ABOUT THIS EXERCISE: Please repeat the data exactly. Any picture in it stays out.

Start of GIVEN ENTRIES

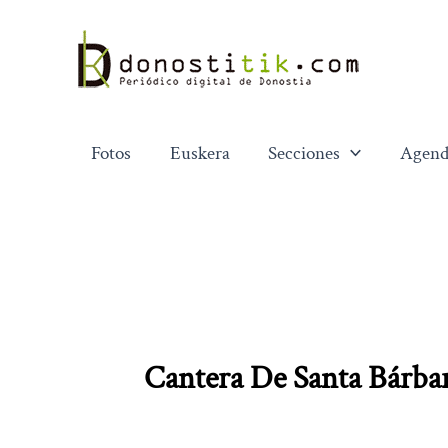
Ir
al
contenido
Fotos
Euskera
Secciones
Agend
Cantera De Santa Bárba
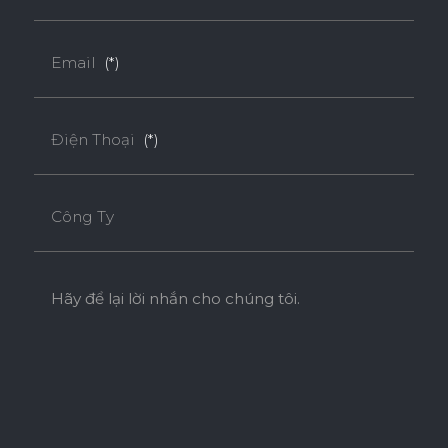
Email
(*)
Điện Thoại
(*)
Công Ty
Hãy để lại lời nhắn cho chúng tôi.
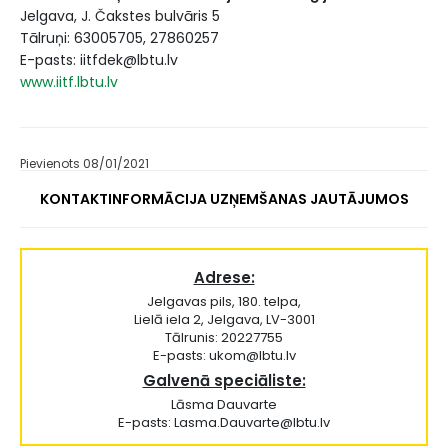
Jelgava, J. Čakstes bulvāris 5
Tālruņi: 63005705, 27860257
E-pasts: iitfdek@lbtu.lv
www.iitf.lbtu.lv
Pievienots 08/01/2021
KONTAKTINFORMĀCIJA UZŅEMŠANAS JAUTĀJUMOS
Adrese:
Jelgavas pils, 180. telpa,
Lielā iela 2, Jelgava, LV-3001
Tālrunis: 20227755
E-pasts: ukom@lbtu.lv
Galvenā speciāliste:
Lāsma Dauvarte
E-pasts: Lasma.Dauvarte@lbtu.lv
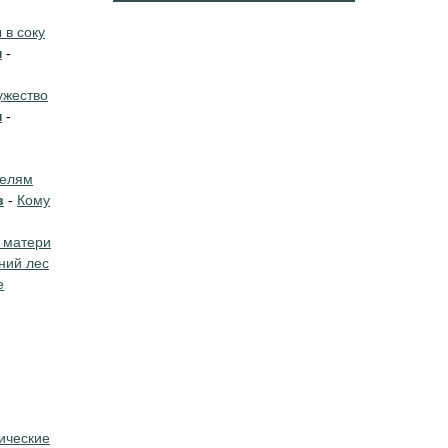
в соку
н
-
жество
н
-
телям
в
-
Кому
 матери
ний лес
е
ические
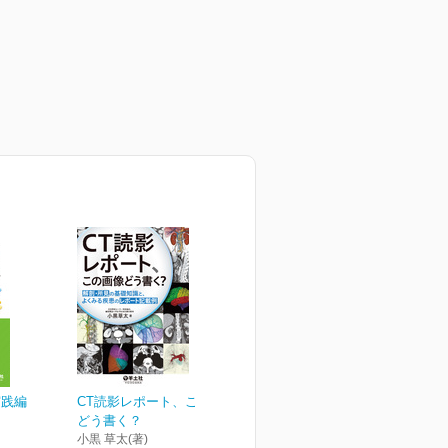
実践編
CT読影レポート、この画像
どう書く？
小黒 草太(著)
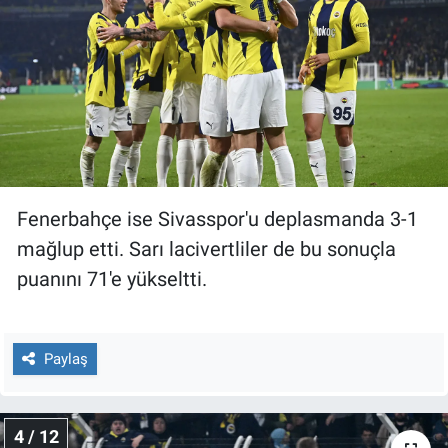
Fenerbahçe ise Sivasspor'u deplasmanda 3-1
mağlup etti. Sarı lacivertliler de bu sonuçla
puanını 71'e yükseltti.
Paylaş
4 / 12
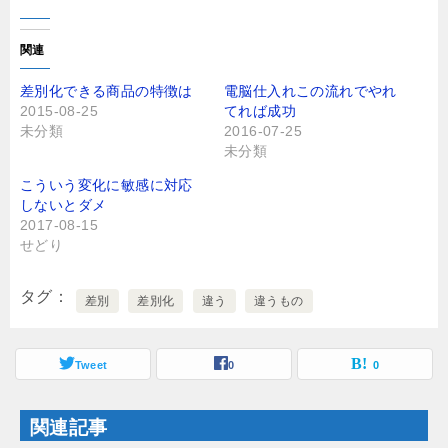
ク
e
し
b
て
o
T
o
関連
w
k
i
で
t
共
差別化できる商品の特徴は
電脳仕入れこの流れでやれ
t
有
2015-08-25
てれば成功
e
す
r
る
未分類
2016-07-25
で
に
未分類
共
は
有
ク
(
リ
こういう変化に敏感に対応
新
ッ
し
ク
しないとダメ
い
し
2017-08-15
ウ
て
ィ
く
せどり
ン
だ
ド
さ
ウ
い
で
(
タグ
差別
差別化
違う
違うもの
開
新
き
し
ま
い
す
ウ
)
ィ
Tweet
0
0
ン
ド
ウ
で
関連記事
開
き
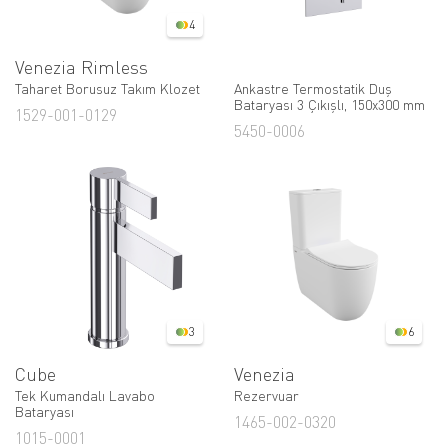
4
Venezia Rimless
Taharet Borusuz Takım Klozet
Ankastre Termostatik Duş
Bataryası 3 Çıkışlı, 150x300 mm
1529-001-0129
5450-0006
3
6
Cube
Venezia
Tek Kumandalı Lavabo
Rezervuar
Bataryası
1465-002-0320
1015-0001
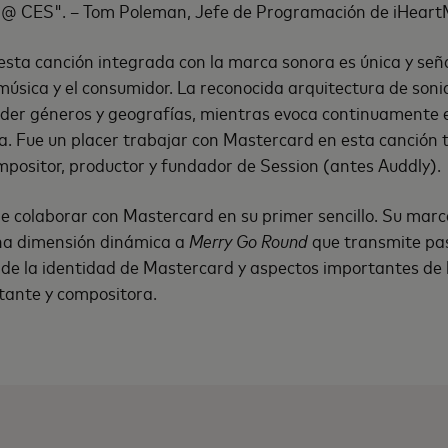
 @ CES". – Tom Poleman, Jefe de Programación de iHeart
esta canción integrada con la marca sonora es única y señ
úsica y el consumidor. La reconocida arquitectura de son
ender géneros y geografías, mientras evoca continuamente 
a. Fue un placer trabajar con Mastercard en esta canción 
mpositor, productor y fundador de Session (antes Auddly).
 colaborar con Mastercard en su primer sencillo. Su marc
una dimensión dinámica a
Merry Go Round
que transmite pas
e de la identidad de Mastercard y aspectos importantes de l
tante y compositora.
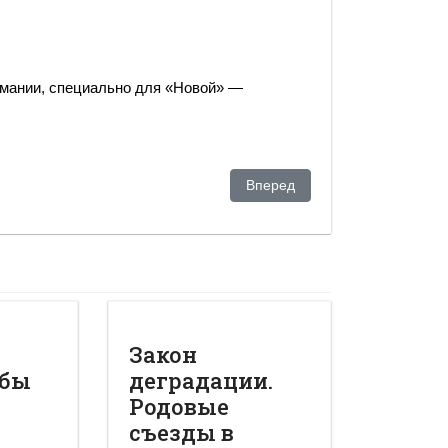
рмании, специально для «Новой» —
советских рублей?
Следующий: НАТО уже на Кас
Вперед
Закон
обы
деградации.
Родовые
съезды в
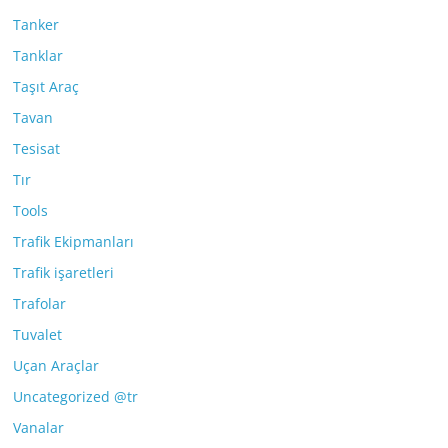
Tanker
Tanklar
Taşıt Araç
Tavan
Tesisat
Tır
Tools
Trafik Ekipmanları
Trafik işaretleri
Trafolar
Tuvalet
Uçan Araçlar
Uncategorized @tr
Vanalar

End of GIVEN ENTRIES

RESPONSE AREA:
Ir
al
contenido
Fotos
Euskera
Secciones
Agend
Cantera De Santa Bárba
Email
(*)
Điện Thoại
(*)
Công Ty
Hãy để lại lời nhắn cho chúng tôi.
Jelgava, J. Čakstes bulvāris 5
Tālruņi: 63005705, 27860257
E-pasts: iitfdek@lbtu.lv
www.iitf.lbtu.lv
Pievienots 08/01/2021
KONTAKTINFORMĀCIJA UZŅEMŠANAS JAUTĀJUMOS
Adrese:
Jelgavas pils, 180. telpa,
Lielā iela 2, Jelgava, LV-3001
Tālrunis: 20227755
E-pasts: ukom@lbtu.lv
Galvenā speciāliste:
Lāsma Dauvarte
E-pasts: Lasma.Dauvarte@lbtu.lv
в соку
н
-
жество
н
-
телям
в
-
Кому
 матери
ний лес
е
ические
実践編
CT読影レポート、この画像
どう書く？
小黒 草太(著)
Fenerbahçe ise Sivasspor'u deplasmanda 3-1
mağlup etti. Sarı lacivertliler de bu sonuçla
puanını 71'e yükseltti.
Paylaş
4 / 12
ク
e
し
b
て
o
T
o
関連
w
k
i
で
t
共
差別化できる商品の特徴は
電脳仕入れこの流れでやれ
t
有
2015-08-25
てれば成功
e
す
r
る
未分類
2016-07-25
で
に
未分類
共
は
有
ク
(
リ
こういう変化に敏感に対応
新
ッ
し
ク
しないとダメ
い
し
2017-08-15
ウ
て
ィ
く
せどり
ン
だ
ド
さ
ウ
い
で
(
タグ
差別
差別化
違う
違うもの
開
新
き
し
ま
い
す
ウ
)
ィ
Tweet
0
0
ン
ド
ウ
で
関連記事
開
き
4
Venezia Rimless
Taharet Borusuz Takım Klozet
Ankastre Termostatik Duş
Bataryası 3 Çıkışlı, 150x300 mm
1529-001-0129
5450-0006
3
6
Cube
Venezia
Tek Kumandalı Lavabo
Rezervuar
Bataryası
1465-002-0320
1015-0001
 @ CES". – Tom Poleman, Jefe de Programación de iHeart
esta canción integrada con la marca sonora es única y señ
úsica y el consumidor. La reconocida arquitectura de son
ender géneros y geografías, mientras evoca continuamente 
a. Fue un placer trabajar con Mastercard en esta canción 
mpositor, productor y fundador de Session (antes Auddly).
 colaborar con Mastercard en su primer sencillo. Su marc
una dimensión dinámica a
Merry Go Round
que transmite pas
e de la identidad de Mastercard y aspectos importantes de l
tante y compositora.
рмании, специально для «Новой» —
советских рублей?
Следующий: НАТО уже на Кас
Вперед
Закон
обы
деградации.
Родовые
съезды в
Tanker
Tanklar
Taşıt Araç
Tavan
Tesisat
Tır
Tools
Trafik Ekipmanları
Trafik işaretleri
Trafolar
Tuvalet
Uçan Araçlar
Uncategorized @tr
Vanalar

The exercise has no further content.